When I moved to England, I had a lot of fears and obstacles – as we all have when we move to a new place. One of the biggest ones was without a doubt the fear of speaking English in public. I would feel very anxious and stressed when I was about to talk to someone, even if it was just when grocery shopping or talking with my peers. So to avoid an embarrassing moment, I always tried to do everything myself and look for information on the internet.

In my home country, we start learning English very early. We learned American English at a very basic level.

Marta Rodrigues, BSc Software Engineering

I knew that if I wanted to come to England to study I would have to develop my English beyond what I had learned at school. And that's what I did. Through series and music, I managed to become a little better, especially speaking, but that never prepared me for what I found when I moved.

When I arrived in Portsmouth, it was a shock for me to talk to people. They all spoke very quickly and I could never get all the information. So many times I didn't understand what I had to do or where I had to go.

I knew this would be a big problem for me, not only in my personal life but also academically. So I decided to look for solutions that would help me overcome this problem.

After a lot of research and talking to some university staff, I discovered that there is a service that can help us to develop our English at the University, called In-Sessional English (ISE): Academic Language And Communication.

I decided to sign up for a semester in the most basic module. That was one of the things that helped me a lot to overcome this problem, but not the only thing.

Marta Rodrigues, BSc Software Engineering

To develop our English one of the best things to do is talking to other people; so I did that too.
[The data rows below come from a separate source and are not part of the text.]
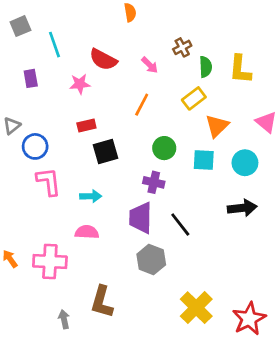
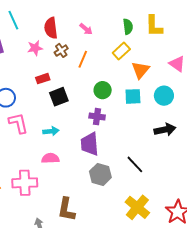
brown cross: (182, 47) -> (61, 50), moved
red semicircle: (103, 59) -> (51, 28), turned 60
black line: (180, 225) -> (135, 164), moved

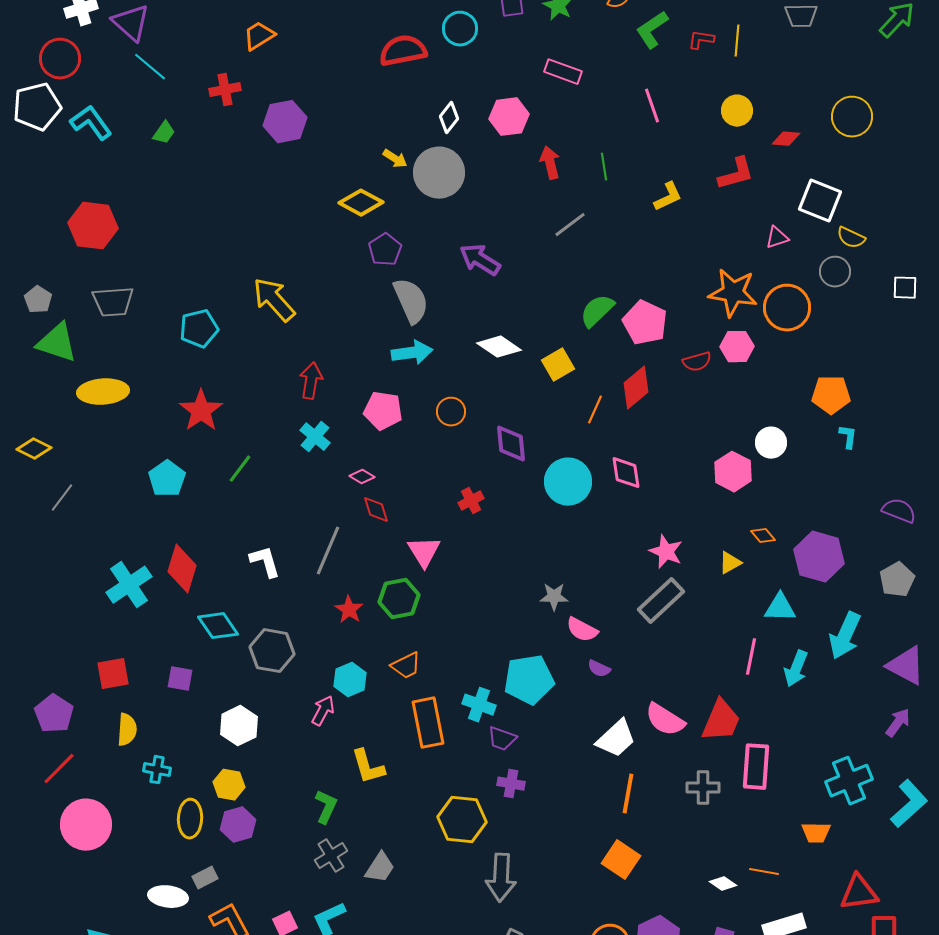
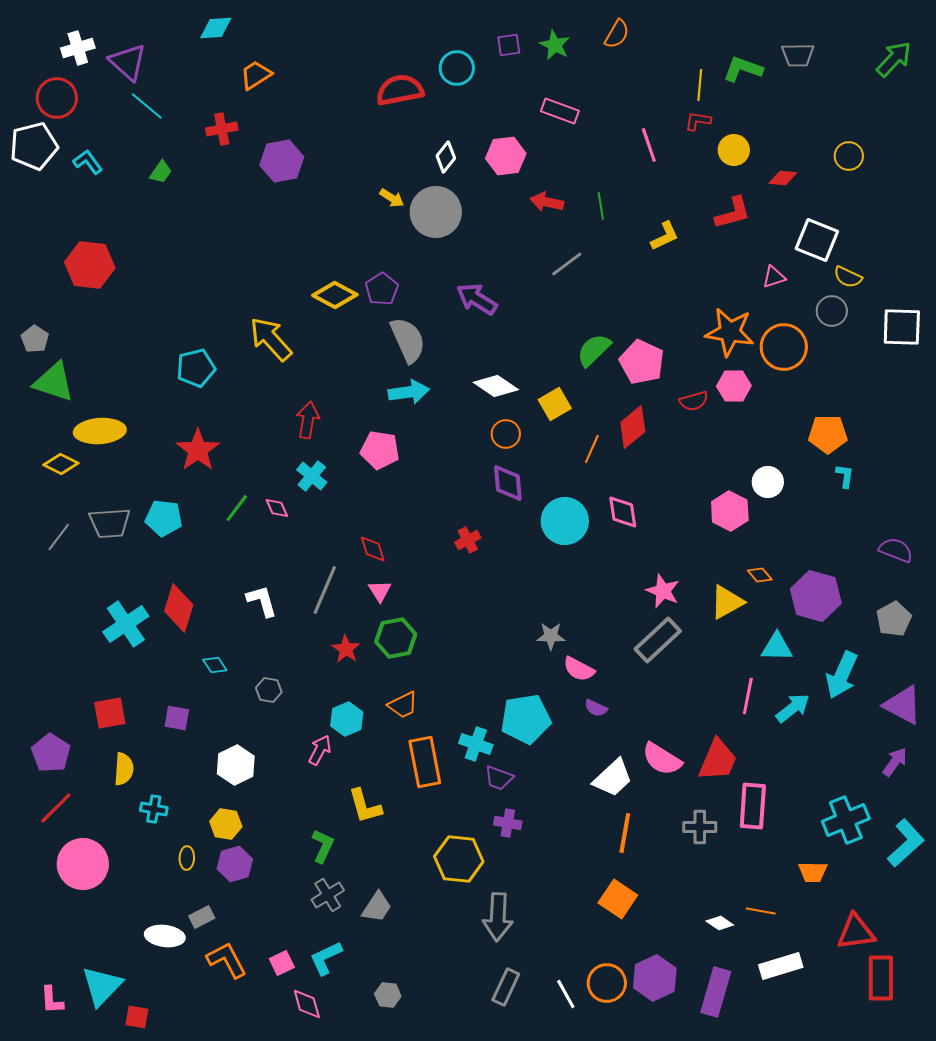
green L-shape: (652, 30) -> (743, 69), moved, turned 54
red L-shape: (701, 40) -> (698, 121), moved
yellow line: (737, 41) -> (700, 85), moved
yellow circle: (852, 117) -> (849, 156), size x0.7
cyan L-shape: (91, 123) -> (88, 162), size x0.7
red arrow: (550, 163) -> (547, 202), turned -64
yellow diamond: (361, 203) -> (335, 295), moved
white square: (905, 288) -> (902, 327), size x1.6
gray trapezoid: (113, 302) -> (110, 523), moved
orange circle: (451, 412) -> (506, 434), moved
yellow diamond: (34, 449) -> (61, 464), moved
pink diamond: (362, 477) -> (277, 508), moved, turned 35
cyan pentagon: (167, 479) -> (164, 518), turned -30
pink triangle: (424, 552) -> (380, 591), moved, size x0.7
yellow triangle: (730, 563) -> (727, 602), size x1.5
cyan diamond: (218, 626) -> (215, 665), size x0.6
gray hexagon: (272, 651) -> (269, 690), size x0.6
cyan arrow: (796, 669) -> (793, 708), turned -150
yellow ellipse: (190, 819) -> (187, 858), size x0.6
By going to social events at the University or societies meetings, talking to people and getting to know each other, all of that. That also helped me a lot.
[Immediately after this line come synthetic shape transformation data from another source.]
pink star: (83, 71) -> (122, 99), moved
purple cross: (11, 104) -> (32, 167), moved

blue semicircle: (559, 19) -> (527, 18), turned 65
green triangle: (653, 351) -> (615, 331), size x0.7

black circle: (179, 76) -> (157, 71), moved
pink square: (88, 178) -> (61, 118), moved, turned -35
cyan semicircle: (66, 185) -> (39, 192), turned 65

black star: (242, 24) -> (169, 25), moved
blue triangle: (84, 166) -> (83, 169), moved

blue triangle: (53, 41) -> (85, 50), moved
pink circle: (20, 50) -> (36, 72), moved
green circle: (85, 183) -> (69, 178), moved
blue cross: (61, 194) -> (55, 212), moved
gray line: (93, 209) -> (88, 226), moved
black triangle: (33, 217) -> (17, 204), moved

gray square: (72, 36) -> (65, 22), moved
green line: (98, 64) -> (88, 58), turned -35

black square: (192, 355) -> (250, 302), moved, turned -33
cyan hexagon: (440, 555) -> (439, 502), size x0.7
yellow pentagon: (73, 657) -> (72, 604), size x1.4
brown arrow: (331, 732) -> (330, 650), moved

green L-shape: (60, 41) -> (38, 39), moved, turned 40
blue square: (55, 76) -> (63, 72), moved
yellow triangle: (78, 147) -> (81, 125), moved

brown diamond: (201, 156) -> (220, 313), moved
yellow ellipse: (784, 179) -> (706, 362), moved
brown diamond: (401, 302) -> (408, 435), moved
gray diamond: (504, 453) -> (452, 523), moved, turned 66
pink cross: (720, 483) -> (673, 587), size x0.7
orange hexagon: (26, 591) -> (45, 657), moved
And last but not least: work. When I got the job as an international student ambassador I was scared. First, because I knew the interview had shown my lack of ability to speak fluently and then, because I did get the job. So now I had to show that I would be able to help other students even with my difficulties in speaking. However, as I worked and talked to people at work, I became more confident in my skills and also gained a bit of a British accent.

Nowadays, a friend of mine tells me that she forgets that I'm an international student, she just remembers it when I say "How do you say that word in English?". And I think that's super funny.

Marta Rodrigues, BSc Software Engineering

If you have the same problem that I had, or if you identify with any part of what you read, I have to say that the best thing to do in this situation is - as they say in my country - to give your body to the manifesto which means to gain courage and face your fear.

It's not easy, but one of the hardest things we've done is moving to another country, so learning a little more of the language is nothing. If I can do it, you can too. And I'm sure that if you follow my steps or some of them - or even find your own - you'll become a pro in the language and maybe native speakers won’t even notice that English is not your mother tongue.

My English wasn't perfect, it still isn't, but I can confidently say it's 90% better than when I arrived! Just go work for what you want, if you think you can do it, you will!